In both the podcast and the film there did not seem to be a fear of death. In the film the doctor looking after the Jewish children is offered a way out but he chooses to go with the children to the camp in order to placate their fear. Death is easy but it is the fear of death that is the terrifying emotion and yet he had a calm acceptance that he wanted to instil in the children.
I am currently reading a book, The Wind in my Hair by Masih Alineejad. Masih was born in Iran in 1976. She became a celebrated political journalist in Iran where she was continually in trouble for her writing. She was forced to flee the country, leaving her parents, to escape arrest in 2009 in the aftermath of political unrest. This book is the story of a very courageous and brave woman with outstanding principles.

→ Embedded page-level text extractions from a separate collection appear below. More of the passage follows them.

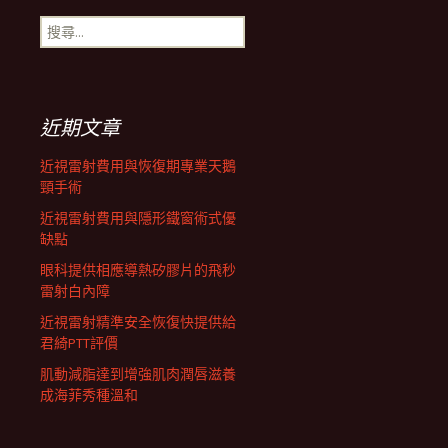
搜
航
尋
關
鍵
列
字:
近期文章
近視雷射費用與恢復期專業天鵝
頸手術
近視雷射費用與隱形鐵窗術式優
缺點
眼科提供相應導熱矽膠片的飛秒
雷射白內障
近視雷射精準安全恢復快提供給
君綺PTT評價
肌動減脂達到增強肌肉潤唇滋養
成海菲秀種溫和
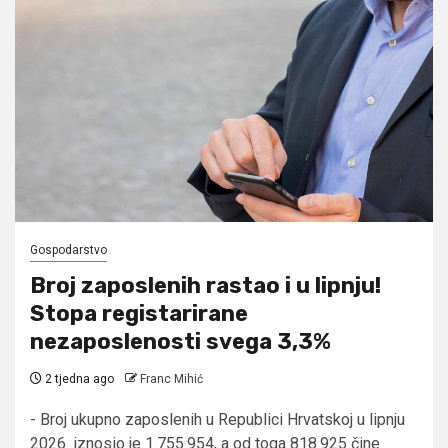
Gospodarstvo
Broj zaposlenih rastao i u lipnju!
Stopa registarirane
nezaposlenosti svega 3,3%
2 tjedna ago
Franc Mihić
- Broj ukupno zaposlenih u Republici Hrvatskoj u lipnju
2026. iznosio je 1.755.954, a od toga 818.925 čine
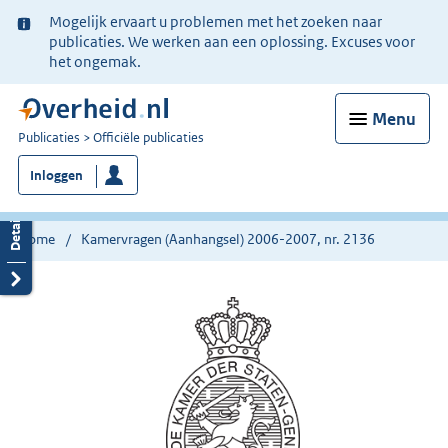
Ter
Mogelijk ervaart u problemen met het zoeken naar
informatie:
publicaties. We werken aan een oplossing. Excuses voor
het ongemak.
Menu
U
Publicaties
Officiële publicaties
bent
Inloggen
nu
hier:
Home
Kamervragen (Aanhangsel) 2006-2007, nr. 2136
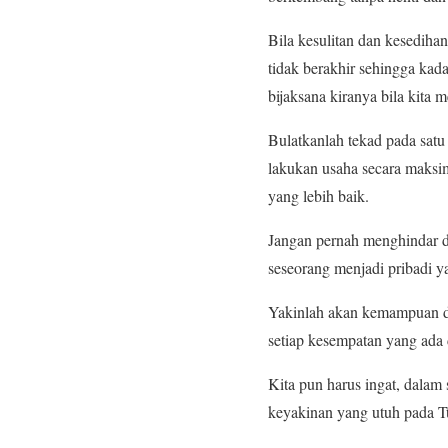
Bila kesulitan dan kesediha
tidak berakhir sehingga kad
bijaksana kiranya bila kita
Bulatkanlah tekad pada satu
lakukan usaha secara maksim
yang lebih baik.
Jangan pernah menghindar da
seseorang menjadi pribadi y
Yakinlah akan kemampuan dir
setiap kesempatan yang ada 
Kita pun harus ingat, dalam
keyakinan yang utuh pada T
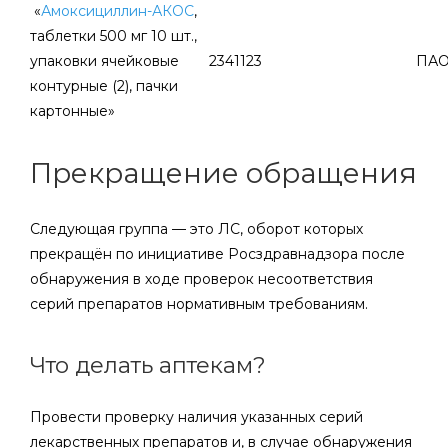
«
Амоксициллин-АКОС
,
таблетки 500 мг 10 шт.,
упаковки ячейковые
2341123
ПАО
контурные (2), пачки
картонные»
Прекращение обращения
Следующая группа — это ЛС, оборот которых
прекращён по инициативе Росздравнадзора после
обнаружения в ходе проверок несоответствия
серий препаратов нормативным требованиям.
Что делать аптекам?
Провести проверку наличия указанных серий
лекарственных препаратов и, в случае обнаружения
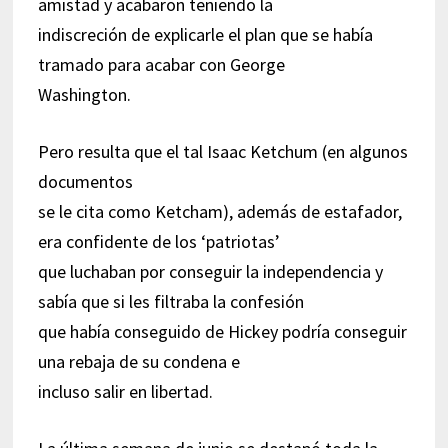
amistad y acabaron teniendo la
indiscreción de explicarle el plan que se había
tramado para acabar con George
Washington.
Pero resulta que el tal Isaac Ketchum (en algunos
documentos
se le cita como Ketcham), además de estafador,
era confidente de los ‘patriotas’
que luchaban por conseguir la independencia y
sabía que si les filtraba la confesión
que había conseguido de Hickey podría conseguir
una rebaja de su condena e
incluso salir en libertad.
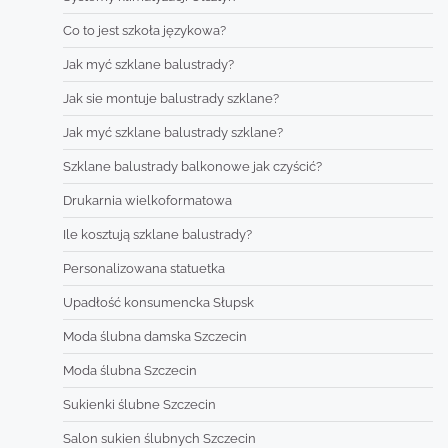
Co to jest szkoła językowa?
Jak myć szklane balustrady?
Jak sie montuje balustrady szklane?
Jak myć szklane balustrady szklane?
Szklane balustrady balkonowe jak czyścić?
Drukarnia wielkoformatowa
Ile kosztują szklane balustrady?
Personalizowana statuetka
Upadłość konsumencka Słupsk
Moda ślubna damska Szczecin
Moda ślubna Szczecin
Sukienki ślubne Szczecin
Salon sukien ślubnych Szczecin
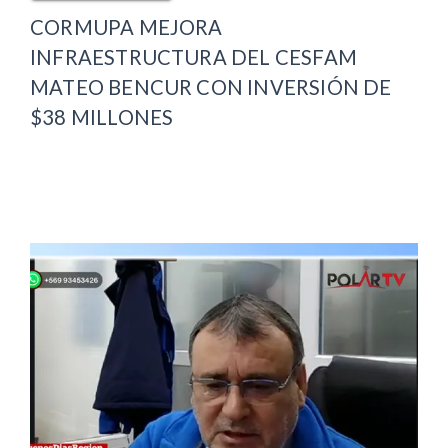
CORMUPA MEJORA
INFRAESTRUCTURA DEL CESFAM
MATEO BENCUR CON INVERSIÓN DE
$38 MILLONES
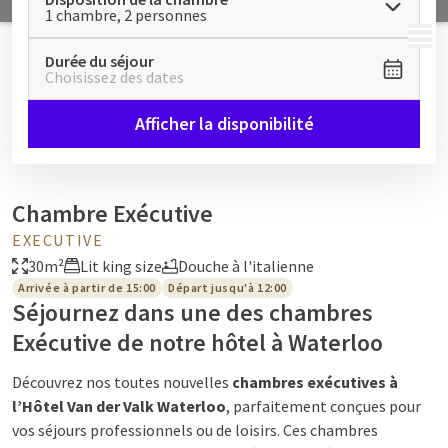
1 chambre, 2 personnes
MENU
Durée du séjour
Choisissez des dates
Afficher la disponibilité
Chambre Exécutive
EXECUTIVE
30m²
Lit king size
Douche à l'italienne
Arrivée à partir de 15:00
Départ jusqu'à 12:00
Séjournez dans une des chambres
Exécutive de notre hôtel à Waterloo
Découvrez nos toutes nouvelles
chambres exécutives à
l’Hôtel Van der Valk Waterloo
, parfaitement conçues pour
vos séjours professionnels ou de loisirs. Ces chambres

“Minutes went by and I walked around the cell some more. Still no one appeared. Gradually, a sense of unease crept in. It was very quiet. Not a sound could be heard. Nothing—no muffled voices, no hum of machinery, no sound of doors being slammed. What I distinctly remember is the silence that descended… I desperately wanted to hear another sound so that I knew I was not alone. The silence was eerie. It was so powerful that I didn’t want to make a sound, either.”Masih Alineejad
You see once again I was forced to wonder if I would stand up for what is right or would I just go for the easy option and a peaceful life?
I am such a coward. When I watch a thriller on TV and someone hears a noise and walks towards it I always shout out, ‘No, run.’ So maybe I am not the one to be put to the test as I think I already know what I would be like. But would I when actually faced with this fear? Do we all have something incredibly strong inside us that comes to the fore when needed?
We all have so much to live for, to love and to laugh about so I am thankful that I did not live through the dark days of WWII, or any war for that matter. I have not had to battle a terminal illness. I do not want for more of anything – life, laughter or love.
Every day heroism knows no boundaries, has no borders, does not recognise religious differences. It is a spark of humanity that allows us to strive to do good over evil. I truly hope that if I am ever faced with one of these challenges that I too will rise to the occasion.